Laporan tersebut terkait klaim di media sosial yang menyebut dirinya memiliki 750 SPPG (dapur MBG), yang dinilai tidak benar dan dianggap sangat merugikan.
Berdasarkan Surat Tanda Penerimaan Laporan (STTLP) Nomor: STTLP/B/2746/IV/2026/SPKT/POLDA METRO JAYA, laporan dibuat pada 18 April 2026 pukul 22.10 WIB di Sentra Pelayanan Kepolisian Terpadu (SPKT) Polda Metro Jaya.
Adapun dalam laporannya, suami dari Astrid Kuya itu menemukan adanya postingan Threads yang menampilkan foto Uya dan disebut memiliki 750 dapur MBG, yang disebut sebagai informasi tidak benar atau hoaks.
Kasus ini dilaporkan dengan dugaan pelanggaran Undang-Undang Informasi dan Transaksi Elektronik (ITE), yakni UU Nomor 1 Tahun 2024 tentang perubahan kedua atas UU Nomor 11 Tahun 2008. Selain itu, turut disangkakan Pasal 51 ayat (1) juncto Pasal 35 UU ITE, serta Pasal 263 dan/atau Pasal 264 KUHP terkait dugaan pemalsuan.
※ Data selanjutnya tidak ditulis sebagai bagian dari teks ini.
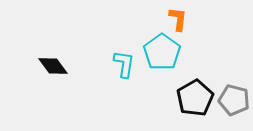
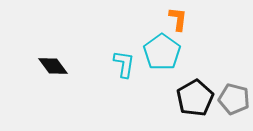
gray pentagon: moved 1 px up
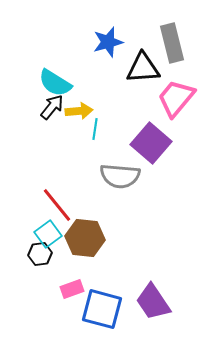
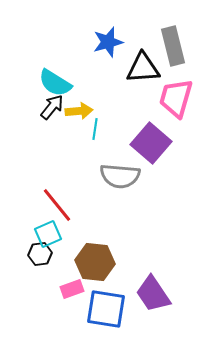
gray rectangle: moved 1 px right, 3 px down
pink trapezoid: rotated 24 degrees counterclockwise
cyan square: rotated 12 degrees clockwise
brown hexagon: moved 10 px right, 24 px down
purple trapezoid: moved 8 px up
blue square: moved 4 px right; rotated 6 degrees counterclockwise
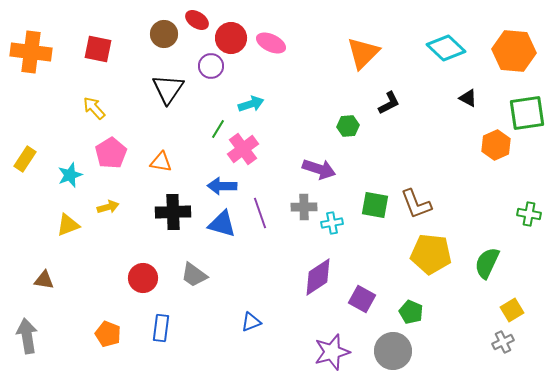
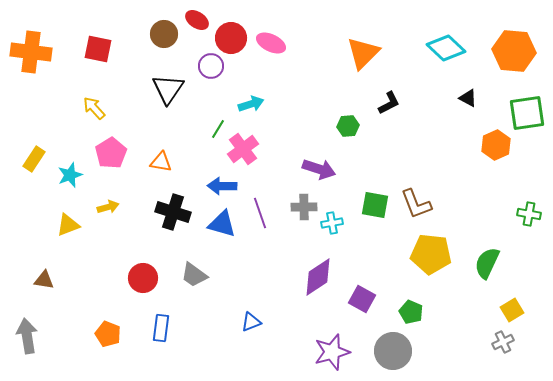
yellow rectangle at (25, 159): moved 9 px right
black cross at (173, 212): rotated 20 degrees clockwise
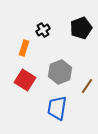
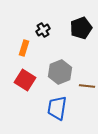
brown line: rotated 63 degrees clockwise
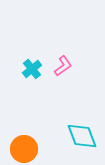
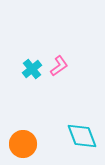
pink L-shape: moved 4 px left
orange circle: moved 1 px left, 5 px up
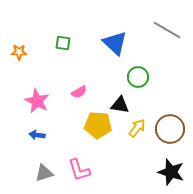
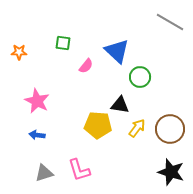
gray line: moved 3 px right, 8 px up
blue triangle: moved 2 px right, 8 px down
green circle: moved 2 px right
pink semicircle: moved 7 px right, 26 px up; rotated 21 degrees counterclockwise
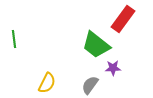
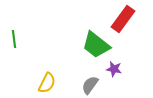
purple star: moved 1 px right, 1 px down; rotated 14 degrees clockwise
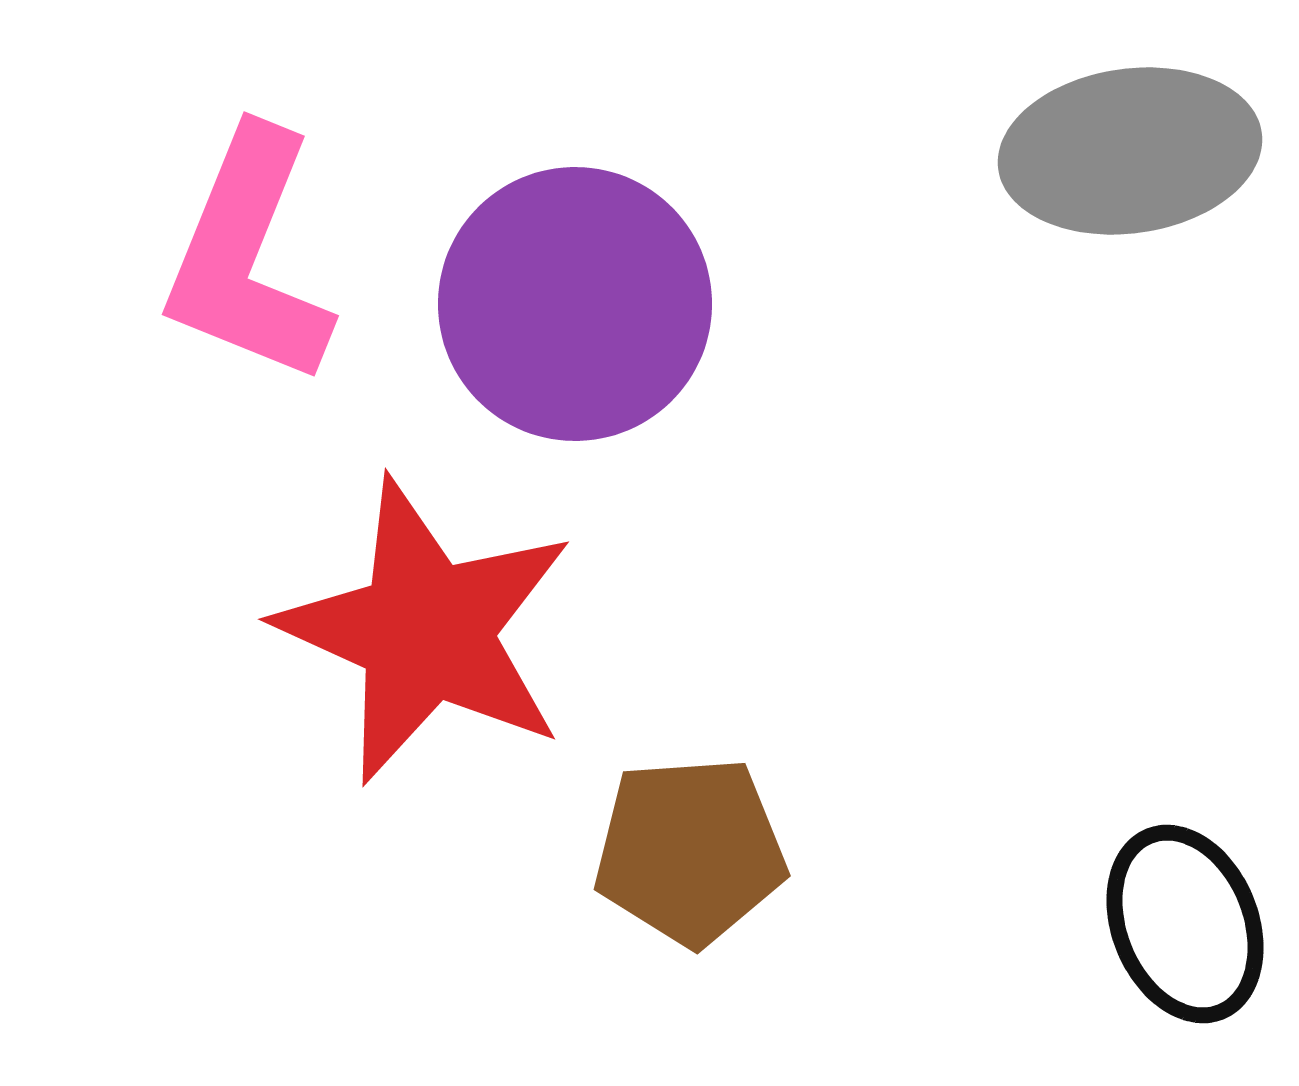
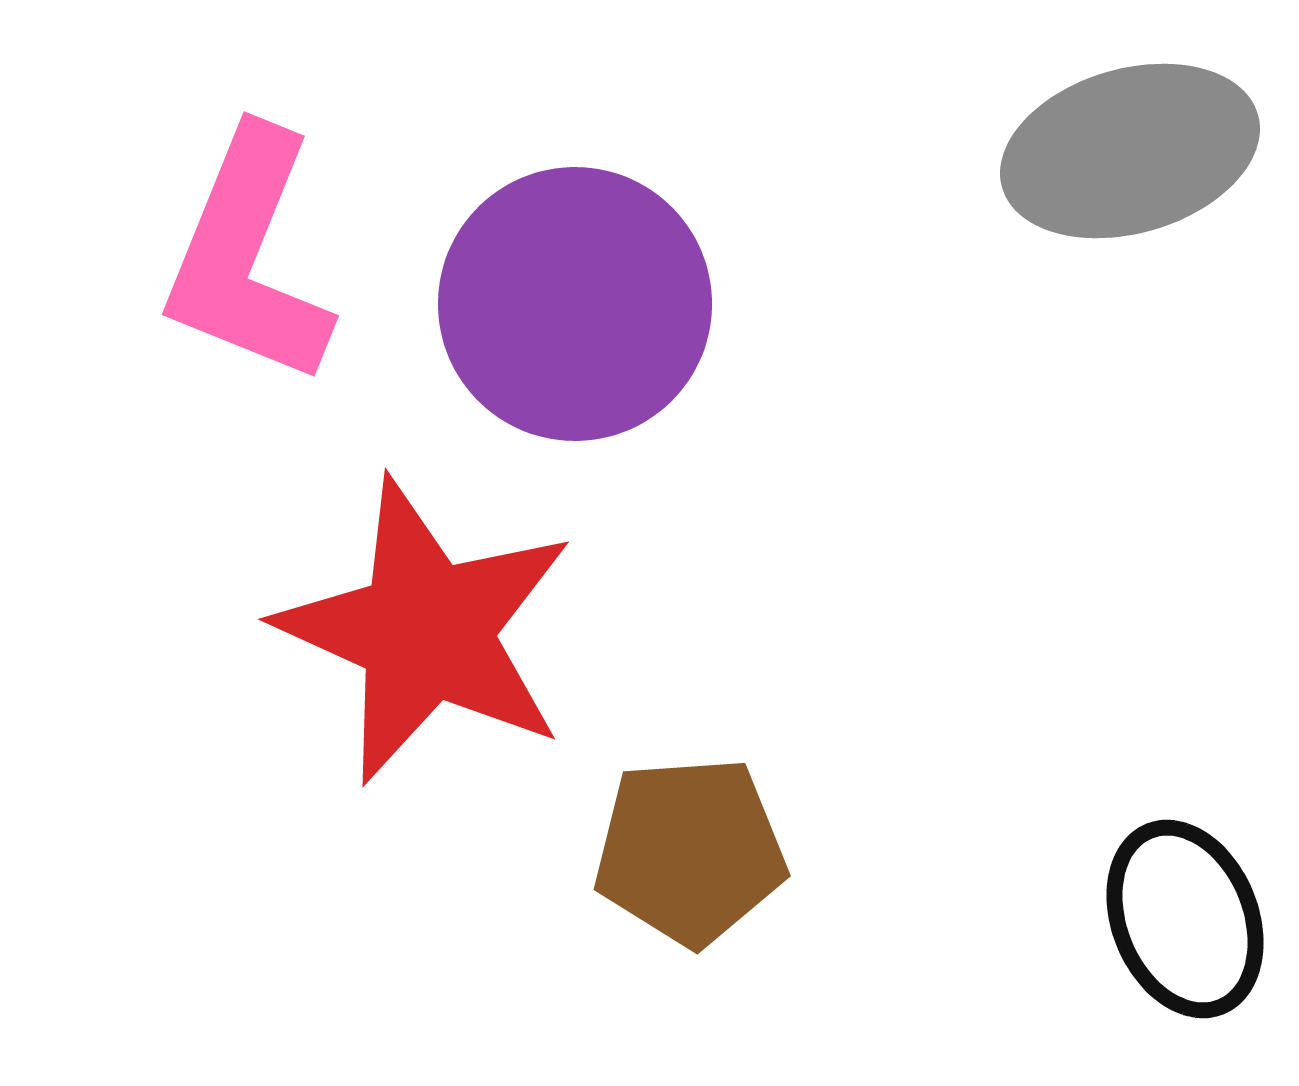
gray ellipse: rotated 8 degrees counterclockwise
black ellipse: moved 5 px up
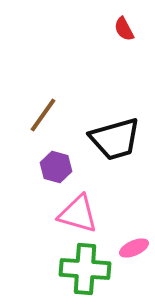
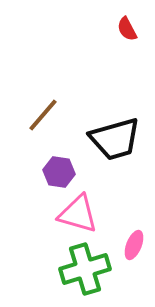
red semicircle: moved 3 px right
brown line: rotated 6 degrees clockwise
purple hexagon: moved 3 px right, 5 px down; rotated 8 degrees counterclockwise
pink ellipse: moved 3 px up; rotated 44 degrees counterclockwise
green cross: rotated 21 degrees counterclockwise
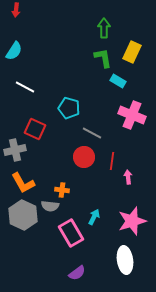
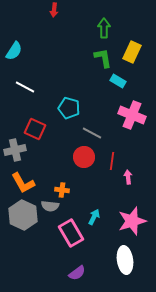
red arrow: moved 38 px right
Sebelumnya, Astrid juga memberikan kode jika fitnah tersebut akan segera ditindak secara hukum dan meminta oknum yang mempostingnya untuk bertanggungjawab dengan narasi yang diedarkan.
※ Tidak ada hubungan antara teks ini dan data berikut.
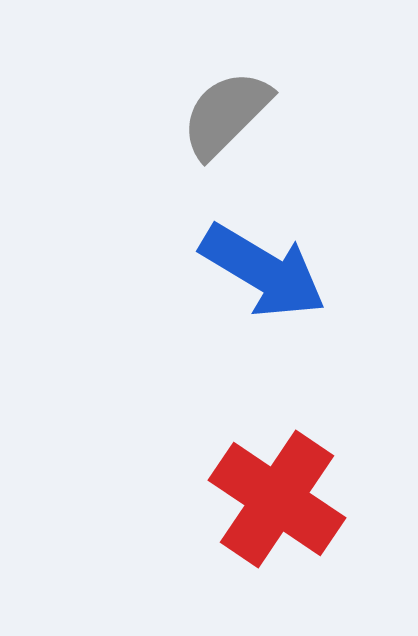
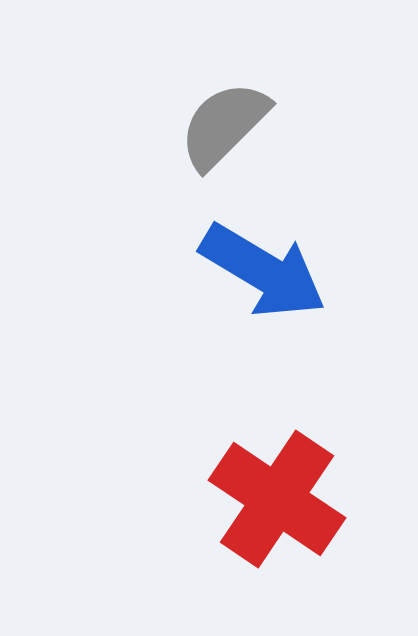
gray semicircle: moved 2 px left, 11 px down
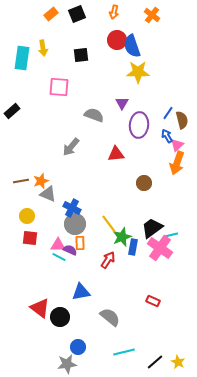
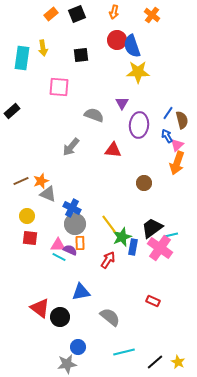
red triangle at (116, 154): moved 3 px left, 4 px up; rotated 12 degrees clockwise
brown line at (21, 181): rotated 14 degrees counterclockwise
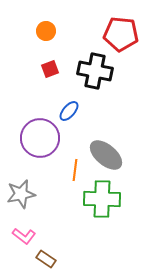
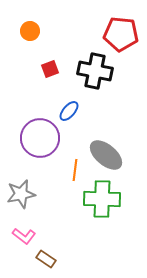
orange circle: moved 16 px left
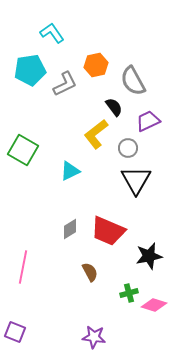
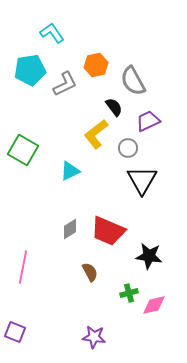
black triangle: moved 6 px right
black star: rotated 20 degrees clockwise
pink diamond: rotated 30 degrees counterclockwise
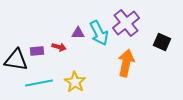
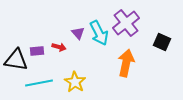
purple triangle: rotated 48 degrees clockwise
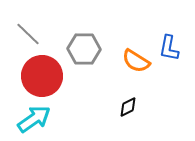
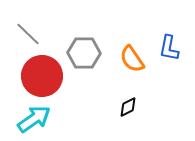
gray hexagon: moved 4 px down
orange semicircle: moved 4 px left, 2 px up; rotated 24 degrees clockwise
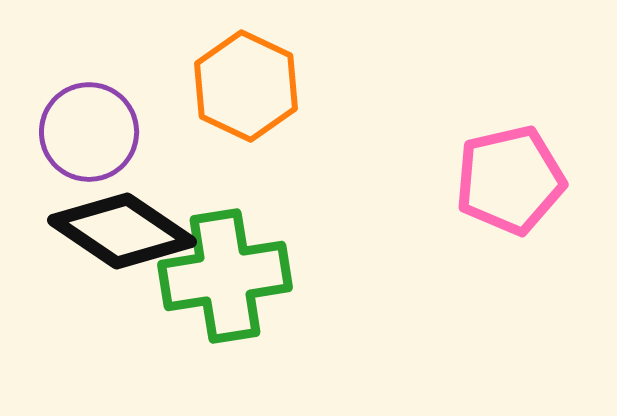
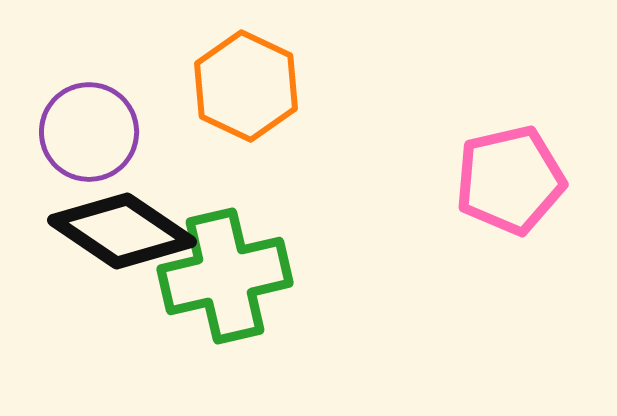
green cross: rotated 4 degrees counterclockwise
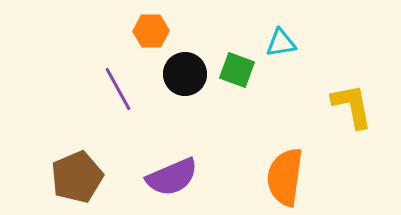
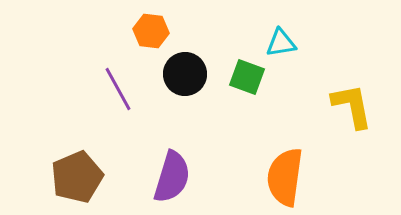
orange hexagon: rotated 8 degrees clockwise
green square: moved 10 px right, 7 px down
purple semicircle: rotated 50 degrees counterclockwise
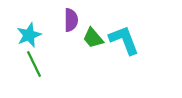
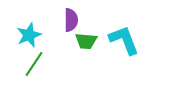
green trapezoid: moved 7 px left, 3 px down; rotated 45 degrees counterclockwise
green line: rotated 60 degrees clockwise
"Siap-siap mempertanggungjawabkan berita hoaks yang Anda buat, ya," kata Astrid Kuya.
Postingan tersebut tampaknya dibagikan Astrid pada saat ia dan suami tengah berada di Polda Metro Jaya, lantaran ibu dua anak itu membagikan logo Direktorat Reserse Siber Polda Metro Jaya yang mengindikasikan langkah serius jika penyebaran hoaks tersebut terus berlanjut.
Respons ini memperkuat dugaan bahwa informasi mengenai 750 dapur MBG tersebut tidak benar dan berpotensi menyesatkan publik.